What’s changed in our backyards is not the desire for fresh vegetables. It’s the varmints. They’ve multiplied to the extent that growing crops has become an increasingly difficult endeavor. And a frustrating one. Raccoons, woodchucks, rabbits and deer – one or the other can consume all that we’ve labored to grow. Not everyone has the time and the money to expend on warding all of them off from their own particular favorites. While we used to employ tactics like flood lights and a loud radio in the garden nights, the only full-proof option is to install tall and elaborate fencing, which is more expensive in the long run than purchasing the produce of those who’ve fenced because it’s their livelihood, and in frequenting their markets, we support their efforts to cultivate the land with the noble ideal of providing neighbors with healthy food. We are ever grateful for our local farmers and their response to the increased desire for fresh vegetables, organically and locally grown.

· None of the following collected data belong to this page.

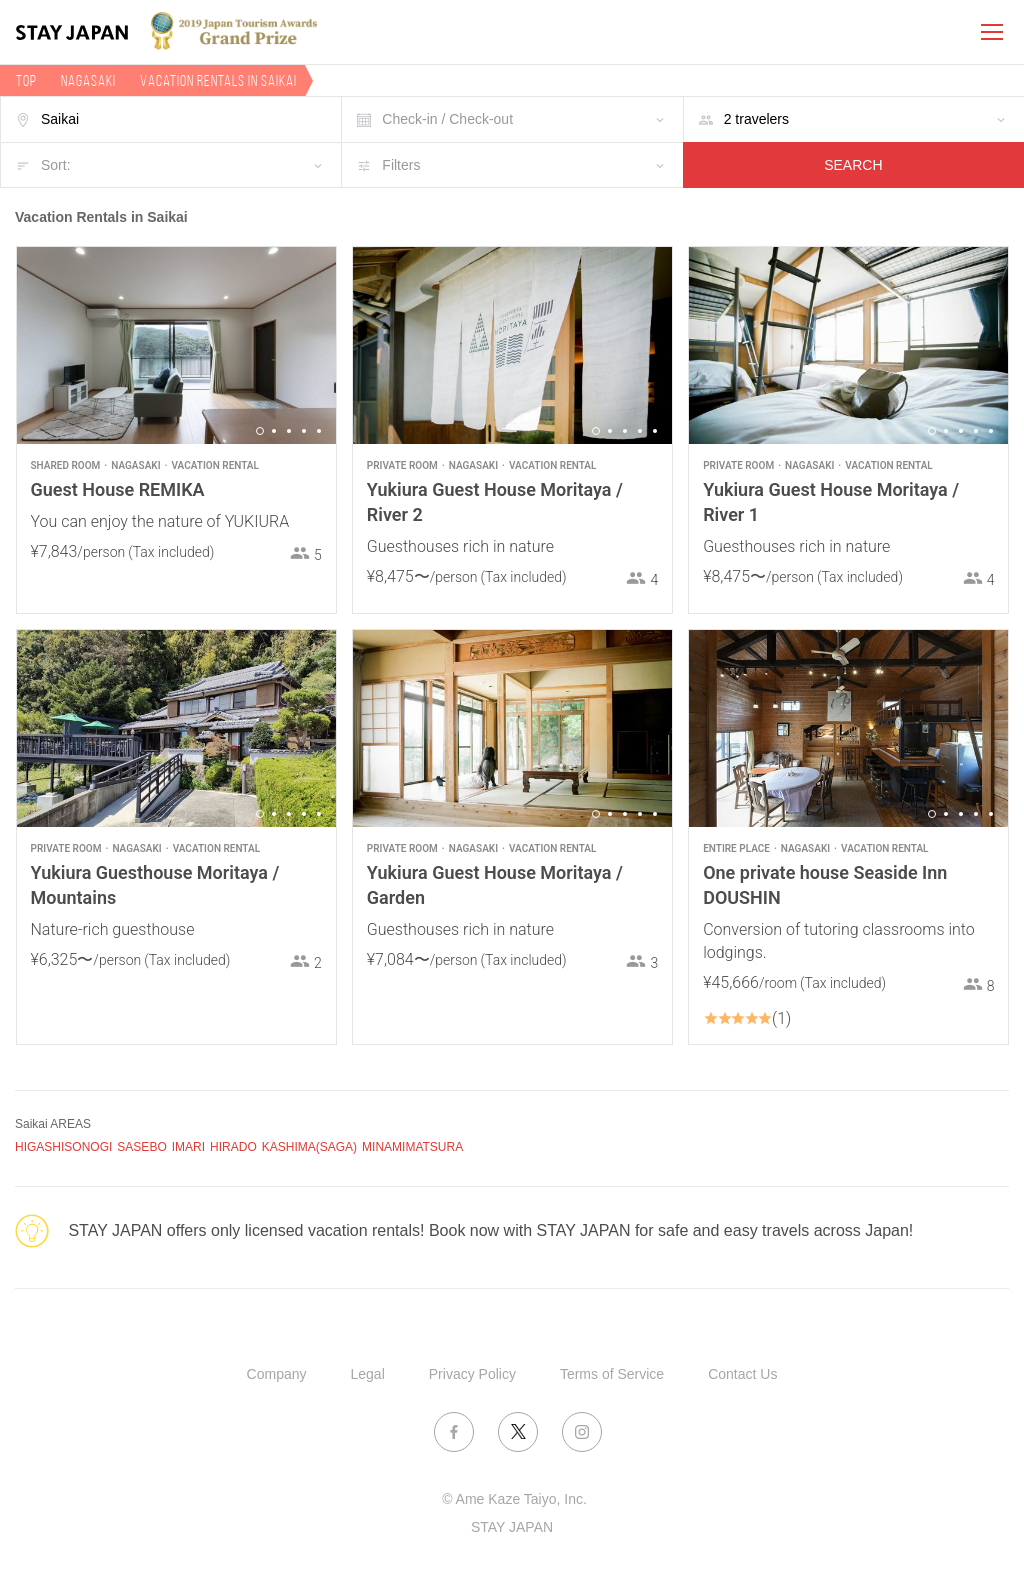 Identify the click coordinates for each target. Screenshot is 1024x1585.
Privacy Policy (472, 1374)
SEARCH (853, 165)
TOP (26, 80)
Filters (401, 165)
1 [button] (260, 431)
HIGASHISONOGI (63, 1147)
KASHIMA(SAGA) (309, 1147)
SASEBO (141, 1147)
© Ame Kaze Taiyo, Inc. (514, 1499)
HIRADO (233, 1147)
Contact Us (742, 1374)
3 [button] (289, 431)
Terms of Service (612, 1374)
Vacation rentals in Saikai (218, 80)
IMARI (188, 1147)
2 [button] (274, 431)
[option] (176, 345)
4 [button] (304, 431)
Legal (368, 1374)
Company (277, 1374)
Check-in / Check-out (447, 119)
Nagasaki (88, 80)
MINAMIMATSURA (412, 1147)
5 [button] (319, 431) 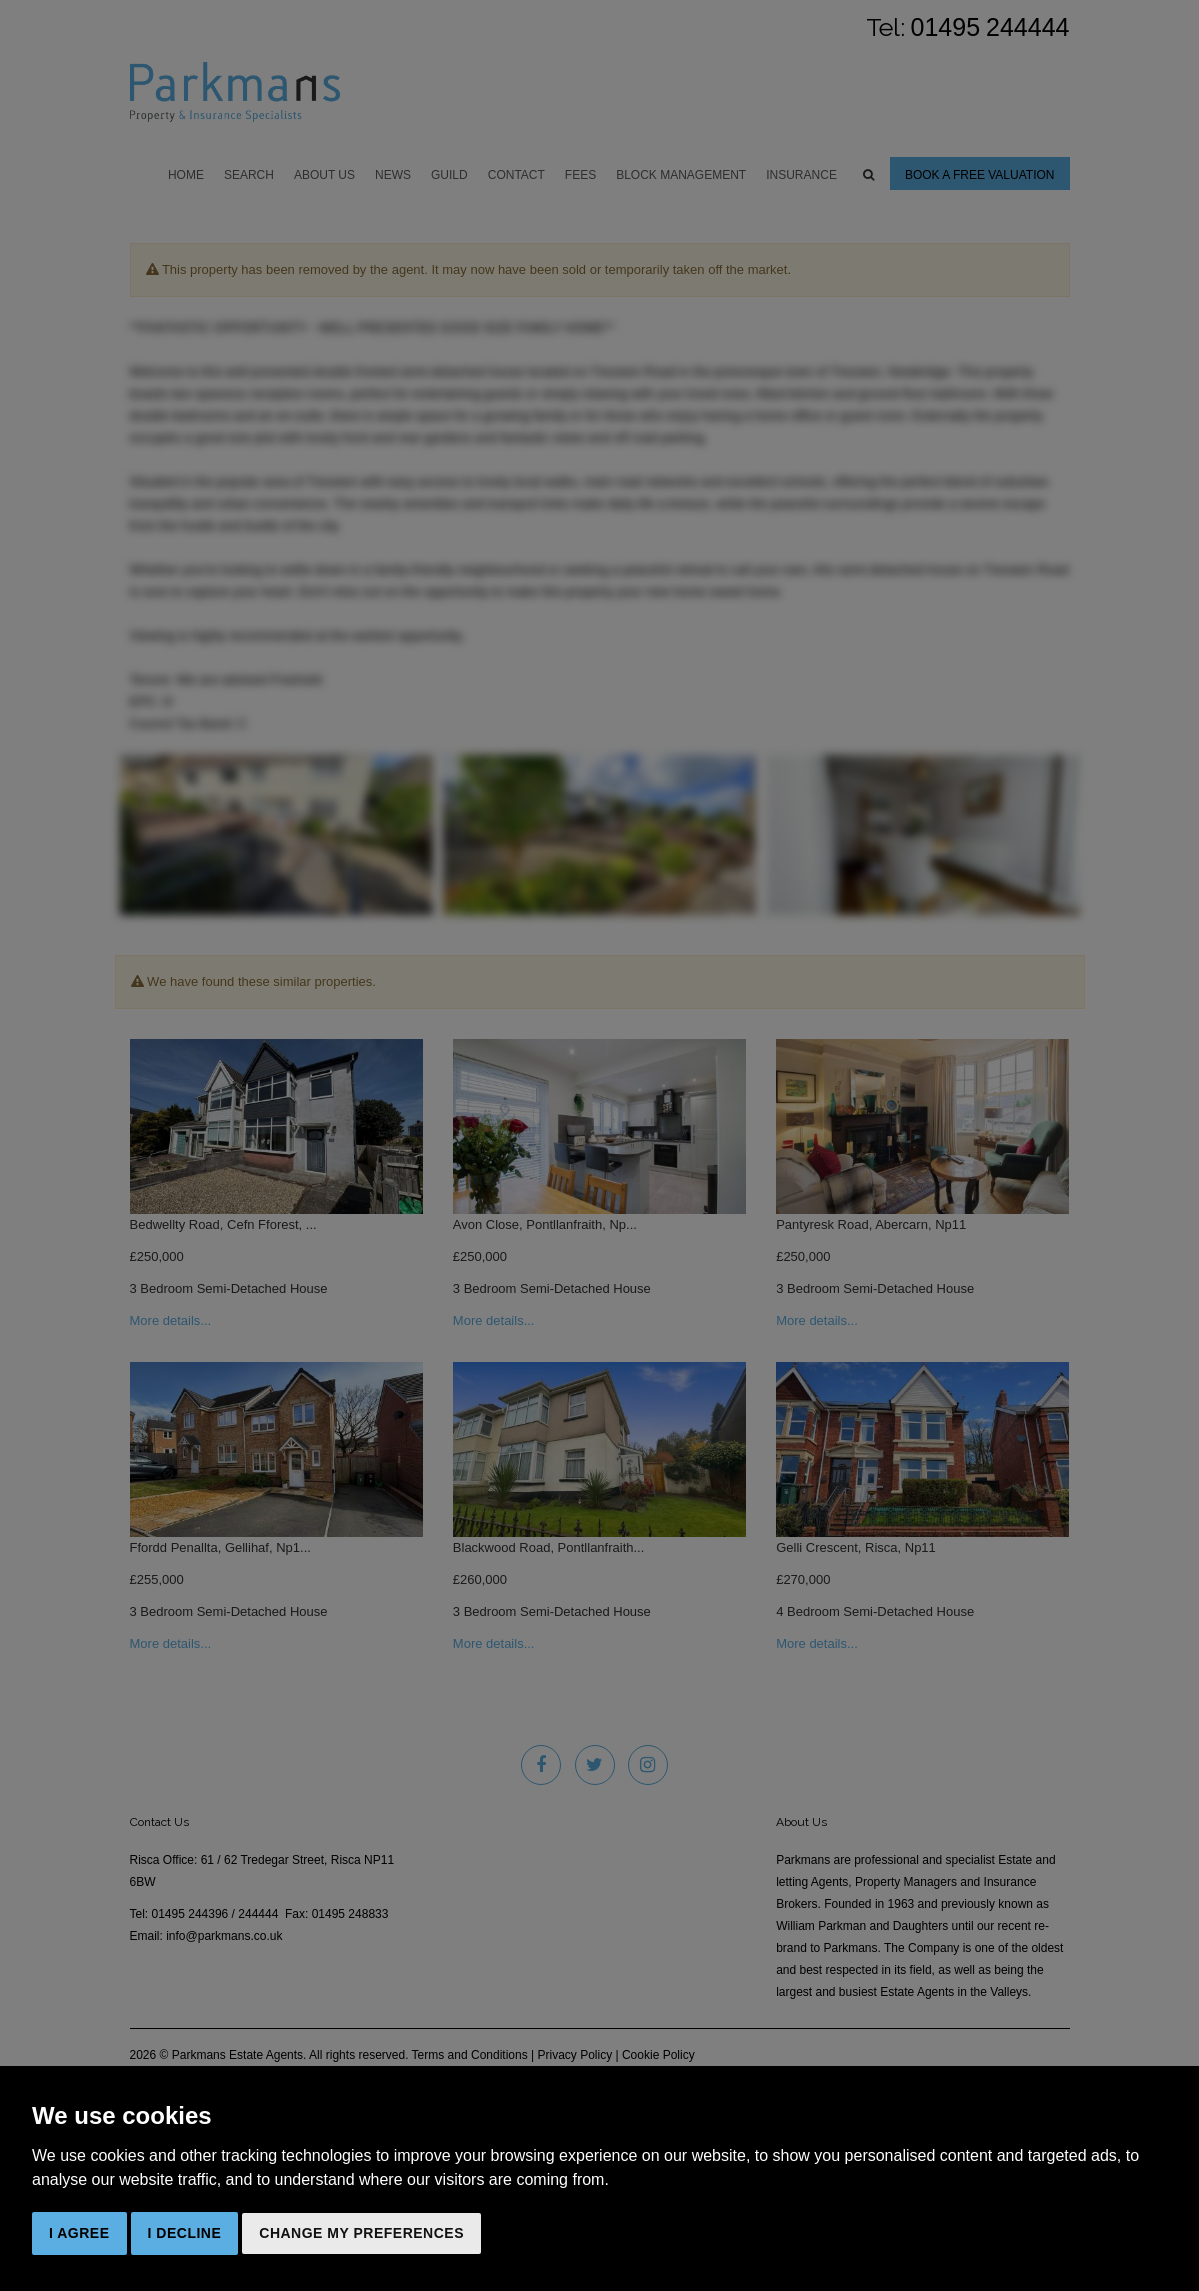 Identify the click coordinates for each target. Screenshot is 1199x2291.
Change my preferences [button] (361, 2233)
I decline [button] (185, 2233)
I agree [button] (79, 2233) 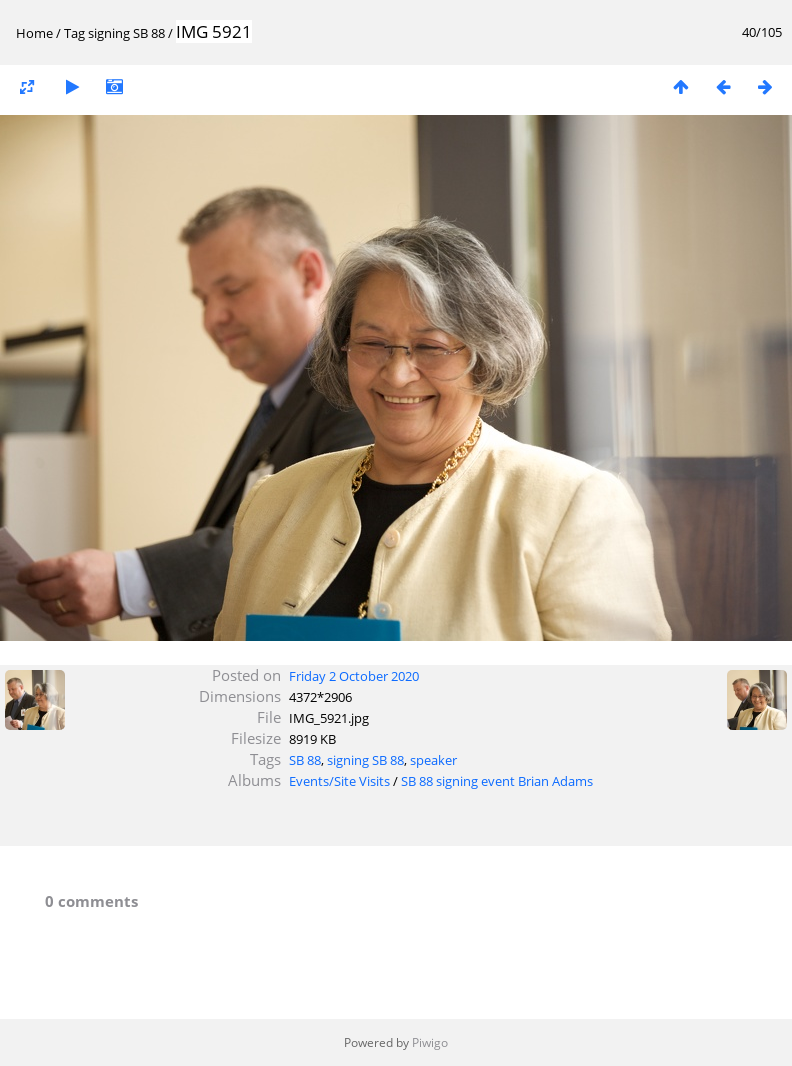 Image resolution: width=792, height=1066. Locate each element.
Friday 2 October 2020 (354, 676)
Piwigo (430, 1042)
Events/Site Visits (339, 781)
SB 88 (305, 760)
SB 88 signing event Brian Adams (497, 781)
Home (34, 33)
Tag (74, 33)
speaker (433, 760)
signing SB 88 (126, 33) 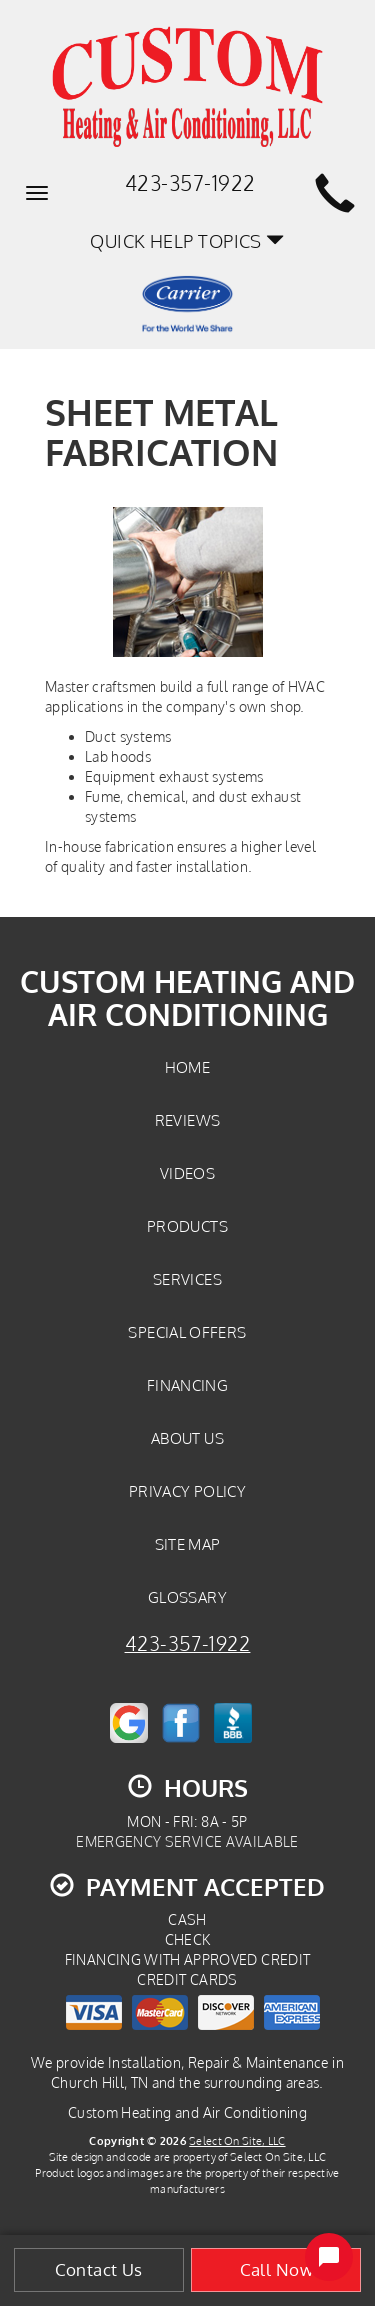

Few New Englanders, however, can leave off entirely growing things to feed our families – the single most rewarding aspect of gardening – cultivating, from seed to plate, nutritious food. Instead, we can limit our endeavors and protect a smaller space. With that in mind, we established a raised vegetable garden right outside the kitchen door that provides lettuces in the spring and tomatoes in summer and fall. It’s an ideal solution: because it’s close to the house, most animals are afraid to enter that realm of proximity; raising the crops a few inches off the ground protects them from creeping critters; it’s steps away from the kitchen when we pick ingredients for a salad. Most importantly, it seemed the perfect repurposing for the space that served for so many years as a sand box, right next to the kitchen where I could hear the children’s voices while they prepared their own recipes – pies and cakes for “dessert”. This experiment was so successful we sacrificed space in the herb garden for another raised bed where we grow a variety of peppers. I’ve also noticed terraces draped with cucumbers, cabbages punctuating flower gardens, and corn stalks lining driveways. These small scale operations, close enough to human activity to caution wildlife, cannot fully satisfy our summertime desire for fresh produce as our local farmers can, but they are nonetheless satisfying. Of all the things I grow — and I love every single flower — the tomatoes bring me the greatest summertime joy.

I recently came into possession of a book titled “Vegetables”, with worn edges, a fraying binder, and the words: I think you’ll want this. Opening it, I found page after page filled with my father’s notes — records of every crop planted, dates and diagrams, instructions on thinning and mulching, furrows and fertilizers, prices and plot plans and tables, sketches and schedules – along the margins and on the endsleeves and the flyleaf and every other spare space: …next to onions 5/30/82 1 row French horticulture $1.75 68 days…5/28/91 beans 2 rows succotash east of corn and 6 pickling cucumber plants from Mike Chapel…7/18/99 Sunday short row green beans 50 days short row yellow 54 days germination 6-10 days thin 3” apart when 3” tall. A message with my name was scrawled on the inner cover surrounded with details such as these. Apparently, this was a Christmas present. My father was always the most difficult person to purchase gifts for – he never wanted anything and there’s just so many ties and pajamas a person can use. What a wonder to discover this forty years later, such a treasure to preserve for future generations – to show them — this was the importance of the earth to your great-grandfather, of growing things, of feeding his family. This was his heritage; this is yours.